This salad represents a number of different places to buy food. The bed of baby arugula is from Trader Joe’s. The pine nuts hail from Whole Food’s bulk bin. Those cubes of red are roasted beets are cut from a trio I bought at Acme. The scoop of chicken salad, at 10 o’clock, was made of leftovers from a rotisserie bird I ordered from my local chicken specialist, Rotisseur. The crumbled goat cheese in the 5 o’clock position was from a local cheese maker, and the little white scoop at the center was a skordalia-style sauce that came with the rotisserie chicken.
The melange made for a flavorful, fast, satisfying meal, but it also represents my quest to save money on our monthly food tab.
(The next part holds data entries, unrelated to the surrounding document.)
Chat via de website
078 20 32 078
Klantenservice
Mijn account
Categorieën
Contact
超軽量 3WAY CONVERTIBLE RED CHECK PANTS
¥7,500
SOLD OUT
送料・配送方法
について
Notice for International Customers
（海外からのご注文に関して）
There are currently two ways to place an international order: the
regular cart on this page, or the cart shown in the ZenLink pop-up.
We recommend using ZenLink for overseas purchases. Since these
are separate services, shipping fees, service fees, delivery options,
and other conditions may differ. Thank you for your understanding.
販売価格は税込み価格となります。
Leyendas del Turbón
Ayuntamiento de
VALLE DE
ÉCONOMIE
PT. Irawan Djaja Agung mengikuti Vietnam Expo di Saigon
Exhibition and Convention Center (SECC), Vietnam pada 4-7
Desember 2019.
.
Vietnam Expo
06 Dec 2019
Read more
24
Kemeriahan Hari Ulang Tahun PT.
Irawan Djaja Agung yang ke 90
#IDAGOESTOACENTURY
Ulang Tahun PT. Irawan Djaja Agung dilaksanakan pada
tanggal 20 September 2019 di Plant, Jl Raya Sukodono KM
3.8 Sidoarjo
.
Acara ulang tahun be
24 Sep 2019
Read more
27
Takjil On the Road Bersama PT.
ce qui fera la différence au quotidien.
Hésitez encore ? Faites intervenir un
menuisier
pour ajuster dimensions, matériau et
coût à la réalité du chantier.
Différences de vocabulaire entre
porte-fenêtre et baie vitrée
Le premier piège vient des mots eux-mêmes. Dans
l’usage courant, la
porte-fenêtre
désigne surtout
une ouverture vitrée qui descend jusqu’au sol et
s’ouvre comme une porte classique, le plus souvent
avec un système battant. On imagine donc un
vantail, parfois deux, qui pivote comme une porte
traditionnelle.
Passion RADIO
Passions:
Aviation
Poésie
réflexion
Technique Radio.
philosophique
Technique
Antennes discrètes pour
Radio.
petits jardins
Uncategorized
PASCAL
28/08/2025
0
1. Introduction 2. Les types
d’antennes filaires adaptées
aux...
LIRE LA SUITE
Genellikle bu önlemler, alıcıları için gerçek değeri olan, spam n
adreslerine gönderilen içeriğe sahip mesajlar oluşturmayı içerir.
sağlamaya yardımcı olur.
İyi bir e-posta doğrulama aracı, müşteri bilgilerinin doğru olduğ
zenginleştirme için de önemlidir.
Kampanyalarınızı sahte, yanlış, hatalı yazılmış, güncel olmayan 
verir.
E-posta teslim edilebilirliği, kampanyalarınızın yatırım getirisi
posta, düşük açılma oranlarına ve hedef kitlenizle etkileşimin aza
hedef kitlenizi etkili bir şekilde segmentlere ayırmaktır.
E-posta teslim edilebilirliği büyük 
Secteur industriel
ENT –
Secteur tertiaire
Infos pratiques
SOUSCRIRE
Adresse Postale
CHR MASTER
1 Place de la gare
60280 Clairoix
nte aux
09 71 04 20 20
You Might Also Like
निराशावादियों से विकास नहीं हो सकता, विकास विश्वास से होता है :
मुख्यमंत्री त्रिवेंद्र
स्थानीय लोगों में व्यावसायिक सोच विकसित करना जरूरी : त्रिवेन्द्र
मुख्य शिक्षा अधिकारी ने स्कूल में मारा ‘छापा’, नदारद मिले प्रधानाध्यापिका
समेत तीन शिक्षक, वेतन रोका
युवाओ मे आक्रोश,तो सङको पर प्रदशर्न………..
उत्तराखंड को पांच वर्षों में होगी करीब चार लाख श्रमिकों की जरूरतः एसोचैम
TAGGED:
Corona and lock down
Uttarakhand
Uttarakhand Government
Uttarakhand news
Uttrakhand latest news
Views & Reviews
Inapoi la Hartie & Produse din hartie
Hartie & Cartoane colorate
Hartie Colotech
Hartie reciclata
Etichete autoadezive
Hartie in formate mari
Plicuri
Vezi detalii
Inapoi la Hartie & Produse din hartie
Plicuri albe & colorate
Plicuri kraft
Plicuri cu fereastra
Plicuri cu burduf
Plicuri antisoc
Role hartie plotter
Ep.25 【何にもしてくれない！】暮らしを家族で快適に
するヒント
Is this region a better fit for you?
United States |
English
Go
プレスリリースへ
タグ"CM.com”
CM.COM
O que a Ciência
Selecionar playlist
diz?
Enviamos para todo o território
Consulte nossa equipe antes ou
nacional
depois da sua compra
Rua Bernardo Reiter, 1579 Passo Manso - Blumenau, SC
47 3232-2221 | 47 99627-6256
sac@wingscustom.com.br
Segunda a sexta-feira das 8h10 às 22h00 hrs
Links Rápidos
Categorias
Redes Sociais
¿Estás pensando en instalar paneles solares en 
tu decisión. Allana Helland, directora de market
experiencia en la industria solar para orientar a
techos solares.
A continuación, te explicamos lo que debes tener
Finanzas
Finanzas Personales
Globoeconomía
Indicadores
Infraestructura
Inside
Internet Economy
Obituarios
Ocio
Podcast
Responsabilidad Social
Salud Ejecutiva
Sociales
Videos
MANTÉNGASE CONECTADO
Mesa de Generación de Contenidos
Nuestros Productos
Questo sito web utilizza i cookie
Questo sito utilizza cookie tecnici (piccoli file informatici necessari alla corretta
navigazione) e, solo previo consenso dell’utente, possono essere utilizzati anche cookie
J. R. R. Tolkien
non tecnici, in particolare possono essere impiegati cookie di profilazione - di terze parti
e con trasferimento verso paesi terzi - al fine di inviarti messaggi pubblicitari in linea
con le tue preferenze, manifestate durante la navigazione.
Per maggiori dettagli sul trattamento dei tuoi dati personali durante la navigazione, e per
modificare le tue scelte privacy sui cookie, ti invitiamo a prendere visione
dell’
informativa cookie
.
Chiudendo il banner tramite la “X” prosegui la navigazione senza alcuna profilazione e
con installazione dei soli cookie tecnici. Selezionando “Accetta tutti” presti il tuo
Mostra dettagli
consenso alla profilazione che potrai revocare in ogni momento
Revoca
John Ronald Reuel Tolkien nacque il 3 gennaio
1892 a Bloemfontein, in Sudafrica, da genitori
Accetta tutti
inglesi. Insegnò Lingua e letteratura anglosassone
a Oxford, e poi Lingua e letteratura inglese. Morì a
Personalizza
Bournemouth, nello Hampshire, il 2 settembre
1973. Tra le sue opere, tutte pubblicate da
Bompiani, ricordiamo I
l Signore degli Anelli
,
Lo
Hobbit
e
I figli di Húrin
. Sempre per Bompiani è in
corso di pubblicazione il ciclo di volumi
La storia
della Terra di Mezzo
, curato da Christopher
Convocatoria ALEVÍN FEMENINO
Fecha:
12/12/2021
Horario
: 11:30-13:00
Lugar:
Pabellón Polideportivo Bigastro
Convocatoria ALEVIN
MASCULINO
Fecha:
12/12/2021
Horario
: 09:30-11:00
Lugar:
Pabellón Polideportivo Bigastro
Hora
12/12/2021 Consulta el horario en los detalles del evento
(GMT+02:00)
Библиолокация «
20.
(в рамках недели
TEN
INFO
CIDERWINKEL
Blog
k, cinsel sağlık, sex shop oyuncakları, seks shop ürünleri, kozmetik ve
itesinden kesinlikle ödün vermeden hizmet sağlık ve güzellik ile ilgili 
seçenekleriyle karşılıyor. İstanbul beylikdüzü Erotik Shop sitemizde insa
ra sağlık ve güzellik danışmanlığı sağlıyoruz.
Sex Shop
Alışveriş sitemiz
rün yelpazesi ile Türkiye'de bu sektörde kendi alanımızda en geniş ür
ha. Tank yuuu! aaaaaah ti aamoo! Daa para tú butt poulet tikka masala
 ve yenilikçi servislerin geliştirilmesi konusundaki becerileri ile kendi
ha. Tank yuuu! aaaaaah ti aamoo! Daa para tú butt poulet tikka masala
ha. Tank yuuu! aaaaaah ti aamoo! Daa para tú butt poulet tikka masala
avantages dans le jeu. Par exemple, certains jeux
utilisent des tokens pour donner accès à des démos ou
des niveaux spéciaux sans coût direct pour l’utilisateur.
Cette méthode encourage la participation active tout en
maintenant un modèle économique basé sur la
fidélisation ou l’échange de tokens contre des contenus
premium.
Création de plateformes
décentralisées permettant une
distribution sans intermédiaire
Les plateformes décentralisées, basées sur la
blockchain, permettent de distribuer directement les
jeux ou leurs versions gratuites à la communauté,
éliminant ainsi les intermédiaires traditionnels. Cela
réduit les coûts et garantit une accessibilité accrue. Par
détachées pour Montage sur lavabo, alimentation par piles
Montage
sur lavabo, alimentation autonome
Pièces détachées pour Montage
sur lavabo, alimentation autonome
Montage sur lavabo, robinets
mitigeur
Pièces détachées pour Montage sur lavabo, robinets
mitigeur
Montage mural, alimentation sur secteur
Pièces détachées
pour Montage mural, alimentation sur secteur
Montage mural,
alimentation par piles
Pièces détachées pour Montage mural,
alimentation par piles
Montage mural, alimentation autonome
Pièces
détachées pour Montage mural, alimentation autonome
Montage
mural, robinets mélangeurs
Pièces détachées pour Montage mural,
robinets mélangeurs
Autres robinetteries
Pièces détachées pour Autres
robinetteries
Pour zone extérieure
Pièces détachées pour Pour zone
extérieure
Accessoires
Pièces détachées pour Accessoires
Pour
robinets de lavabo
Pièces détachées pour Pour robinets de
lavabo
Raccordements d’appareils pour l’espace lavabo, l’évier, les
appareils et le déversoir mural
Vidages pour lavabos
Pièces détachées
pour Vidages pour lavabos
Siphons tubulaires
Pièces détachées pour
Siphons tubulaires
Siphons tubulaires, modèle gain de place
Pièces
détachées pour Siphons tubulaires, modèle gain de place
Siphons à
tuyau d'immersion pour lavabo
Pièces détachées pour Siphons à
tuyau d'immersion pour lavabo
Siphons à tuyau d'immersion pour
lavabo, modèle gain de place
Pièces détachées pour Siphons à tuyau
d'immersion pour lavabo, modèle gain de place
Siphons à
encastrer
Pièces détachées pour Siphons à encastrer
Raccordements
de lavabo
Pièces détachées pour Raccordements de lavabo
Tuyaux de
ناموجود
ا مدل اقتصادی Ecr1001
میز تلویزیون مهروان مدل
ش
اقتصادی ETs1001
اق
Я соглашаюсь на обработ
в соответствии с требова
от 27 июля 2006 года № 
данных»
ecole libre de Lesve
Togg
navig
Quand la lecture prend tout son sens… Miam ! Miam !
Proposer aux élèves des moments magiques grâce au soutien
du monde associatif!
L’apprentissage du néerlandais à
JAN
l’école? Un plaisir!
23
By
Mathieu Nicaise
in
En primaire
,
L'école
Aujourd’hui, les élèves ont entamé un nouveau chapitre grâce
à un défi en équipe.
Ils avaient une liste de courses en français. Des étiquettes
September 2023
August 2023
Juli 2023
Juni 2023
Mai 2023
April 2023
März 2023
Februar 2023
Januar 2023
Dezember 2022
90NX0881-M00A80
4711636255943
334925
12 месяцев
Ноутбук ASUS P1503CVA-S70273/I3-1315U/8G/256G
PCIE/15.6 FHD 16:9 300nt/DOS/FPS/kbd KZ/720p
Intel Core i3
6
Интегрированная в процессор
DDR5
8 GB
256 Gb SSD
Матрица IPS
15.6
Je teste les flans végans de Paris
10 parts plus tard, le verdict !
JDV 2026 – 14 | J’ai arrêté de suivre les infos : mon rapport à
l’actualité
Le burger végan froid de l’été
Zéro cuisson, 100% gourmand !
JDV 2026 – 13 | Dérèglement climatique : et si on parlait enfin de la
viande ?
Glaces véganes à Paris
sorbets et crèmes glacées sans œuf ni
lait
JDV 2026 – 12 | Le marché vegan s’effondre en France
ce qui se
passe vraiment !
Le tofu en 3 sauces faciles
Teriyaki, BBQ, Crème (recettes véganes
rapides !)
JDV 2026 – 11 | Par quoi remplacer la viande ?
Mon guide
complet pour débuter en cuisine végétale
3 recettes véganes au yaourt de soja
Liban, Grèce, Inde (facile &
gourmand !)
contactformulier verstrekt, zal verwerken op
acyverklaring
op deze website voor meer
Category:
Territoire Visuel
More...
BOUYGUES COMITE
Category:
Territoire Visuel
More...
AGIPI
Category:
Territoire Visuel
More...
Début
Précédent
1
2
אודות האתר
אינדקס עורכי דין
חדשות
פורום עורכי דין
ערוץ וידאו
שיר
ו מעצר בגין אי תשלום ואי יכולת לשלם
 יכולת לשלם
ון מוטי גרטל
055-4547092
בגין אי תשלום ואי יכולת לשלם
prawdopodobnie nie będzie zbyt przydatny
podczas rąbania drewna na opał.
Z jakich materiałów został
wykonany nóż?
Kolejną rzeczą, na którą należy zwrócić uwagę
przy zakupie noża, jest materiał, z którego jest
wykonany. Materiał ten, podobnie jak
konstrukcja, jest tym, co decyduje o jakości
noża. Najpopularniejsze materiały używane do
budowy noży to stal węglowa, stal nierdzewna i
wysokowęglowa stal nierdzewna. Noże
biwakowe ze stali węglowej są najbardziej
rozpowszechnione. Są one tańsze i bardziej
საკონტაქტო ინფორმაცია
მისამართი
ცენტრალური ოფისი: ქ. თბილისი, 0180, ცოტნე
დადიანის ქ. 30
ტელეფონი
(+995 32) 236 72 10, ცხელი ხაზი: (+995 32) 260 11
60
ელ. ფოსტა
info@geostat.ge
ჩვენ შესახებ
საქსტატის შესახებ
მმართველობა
After years of near perfect fidelity to Whole Foods, I have been shopping around.What I’ve found has been a little surprising. That bag of Trader Joe’s arugula costs the same as the one I usually buy at Whole Foods–$1.99.
To my amazement though, many things actually cost more outside of Whole Foods. On a recent comparison shopping excursion, I learned that the conventional (not to mention just plain beat up and unappetizing) beets and fennel at Acme, my neighborhood “megamarket”, are somehow more expensive than their beautiful, organic counterparts at Whole Foods.
I think this has to do with the fact that they are in season, cold weather crops. Organic red peppers–a decidedly out of season item–sold at Whole Foods will run you, at least this time of year, roughly $4 EACH. Sorry, I don’t break out the all caps very often. But seriously, there are two large, meal-size sandwiches I sometimes buy in South Philly (Bitar’s felafel, Viet Tofu’s tofu banh mi) that cost $3 or only 75 percent as much as that single bell pepper. Those peppers are why people think eating healthy food is too expensive for the average person, but the key to balancing health and budget is knowing what you should buy, and when.
Coffee costs a lot less at Trader Joe’s, even the organic fair trade beans. My usual coffee from Whole Foods costs $1 per ounce and a comparable bag of beans at TJ’s is just 61 cents per ounce. My normal cheddar, Cabbot extra sharp, is also more than a dollar cheaper per pound at TJ’s. Most of my other usual staple purchases were within pennies of each other at the two stores, except for eggs, a contest in which Whole Foods is the winner with 12 of their finest organic and cage free eggs priced at $3.89 versus Trader Joe’s dozen at $4.29.
Beyond the price checks, I couldn’t help but notice something else while I shopped at Trader Joe’s: the temptations. It was a long, slow walk down the frozen food aisle during which I stopped to hold packets of frozen tamales and boxes of pot stickers and willed myself to put them back. I eyed the plastic box of cinnamon graham crackers, dusted with sugar, so crunchy and sweet, and I struggled to walk on by. Few of these treats cost more than $3.50.
These goodies are there at Whole Foods, obviously, but I have become completely insensitive to their seduction. They are prohibitively expensive at the famous health food store, even when I’m not being cautious about my spending. It just makes me feel stupid to pay $9 for 12 ravioli that are frozen and I will have to later cook myself. I am in a well worn pattern of shopping the produce section, meat case, bulk foods bins, and dairy aisle. I make a list, buy what I came for, and leave the store having spent, on average, $75 to $100 a week for the past five years regardless of what kind of income stream I’m working with.
Going forward, I do think I will try to get to Trader Joe’s every couple weeks to stock up on coffee and cheese. Acme, offering neither value nor quality, will continue to be a place I shop in emergency situations only. But the meat and potatoes of my weekly household food supply will keep on coming from Whole Foods. I’ll be using the budget-friendly, bulk-foods oriented, seasonal produce seeking, from-scratch cooking strategy that has always kept my grocery bills in check.